For no obvious reason, the traffic started to move more freely.

Shirley said, “So what’s the new plan, you gonna turn around and drive us home?”

“No, I figure we’d better catch up with Louisa and Cartwright fast as we can.”

“Why so?” Shirley asked, looking up from her screen.

“Because you see that black van up ahead?”

Shirley did.

“It says Black Arrow on the side,” said Marcus. “And it looks like it’s heading for the same place we are.”

•••

“Fuck off,”said the man.

That was all, but he seemed to think it enough. He moved back, the better to slam the door in Lamb’s face, but Lamb could move fast when he wanted, and a scuffed leather brogue, battle-hardened by years of contact with Lamb’s foot, wedged itself into the gap before the wood hit the jamb.

“Not even a thruppeny bit?” he said. “It’s in a good cause.”

“Move your feet, old man.”

“Sorry. Dancing’s extra.” Lamb pushed, his opponent stumbled backwards, and Lamb was inside, kicking the door shut behind him. In the same movement, he tossed the polystyrene cup at the man’s face, relying on an instinctive reaction, and was rewarded by the man catching it neatly, leaving his stomach wide open . . . Lamb had no desire to embroil himself in hand-to-hand combat. Make it quick, then. Swinging his fist sideways, like he was ringing a bell, Lamb buried it in the man’s midriff, and when he folded in half Lamb slapped both palms against his ears, almost hearing the explosion that must have caused inside his head. And there was always the possibility, he reminded himself as he brought his knee up into the waiting face, that he had the wrong house, so he went easier than he ought to have done; kept his hands on the man’s ears and lowered him to the floor reasonably gently, then stepped back sharpish as blood poured from a broken face.

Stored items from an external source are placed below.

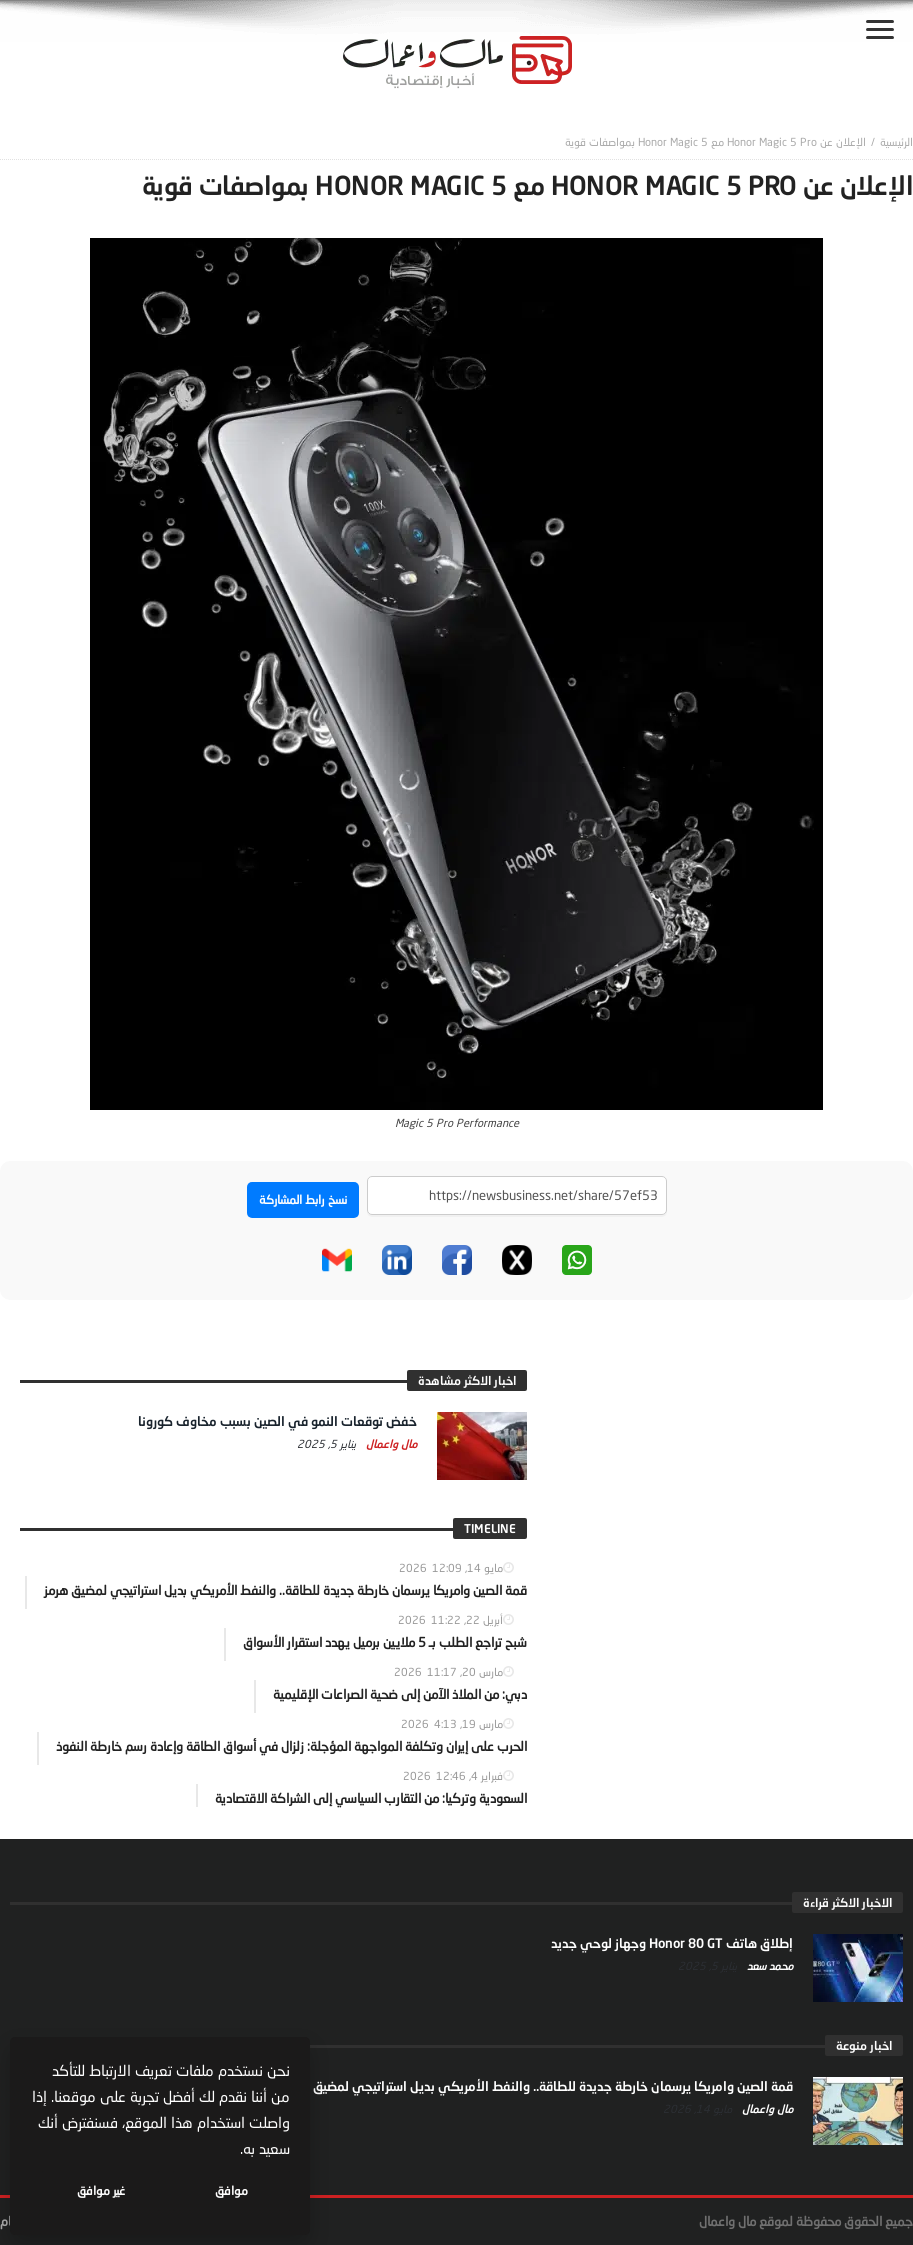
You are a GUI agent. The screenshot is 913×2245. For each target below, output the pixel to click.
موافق (231, 2190)
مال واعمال (390, 1443)
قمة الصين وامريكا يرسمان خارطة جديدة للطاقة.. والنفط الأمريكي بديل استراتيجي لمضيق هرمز (539, 2086)
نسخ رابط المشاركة (303, 1199)
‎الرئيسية (896, 141)
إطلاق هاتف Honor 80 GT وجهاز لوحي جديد (672, 1943)
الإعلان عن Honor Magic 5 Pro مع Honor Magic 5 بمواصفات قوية (715, 141)
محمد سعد (768, 1965)
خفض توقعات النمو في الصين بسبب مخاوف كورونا (277, 1421)
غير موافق (101, 2190)
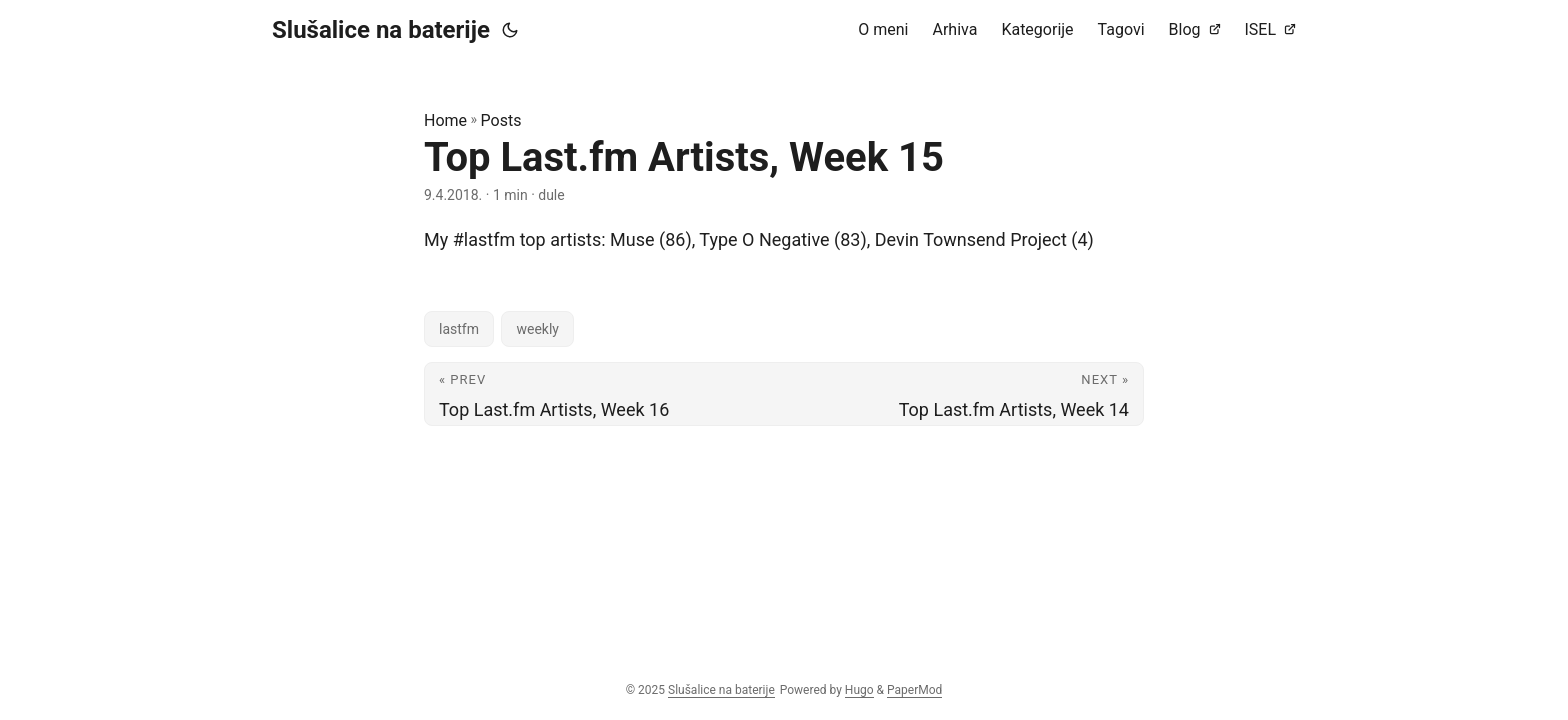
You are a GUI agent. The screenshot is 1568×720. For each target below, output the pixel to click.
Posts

“That takes me back,” Lamb said, though it was doubtful the man could hear him.

Rolling his victim over, Lamb found a gun in the waistband of his trousers. Well, that solved the problem of whether this was the right house, or at least excused the violence he’d just done the householder if it turned out not to be. Anyone who answered the door to a carol singer armed deserved all he got, thought Lamb piously. Ejecting the magazine, he slipped it into a pocket, and tossed the gun through the nearest doorway. There was nobody else here, Standish aside. He’d have been shot by now otherwise.

He cleared his throat noisily, and glanced around as if for a spittoon. Then swallowed instead: good manners, as he was fond of explaining to his slow horses, cost nothing. There were stairs to the left, and several doorways other than the one he’d just tossed the gun through, but he’d almost certainly end up climbing the bloody stairs, so might as well get to it. He paused on the first landing to light a cigarette, but before doing so sniffed sharply. Why did this place smell of cheese, he wondered.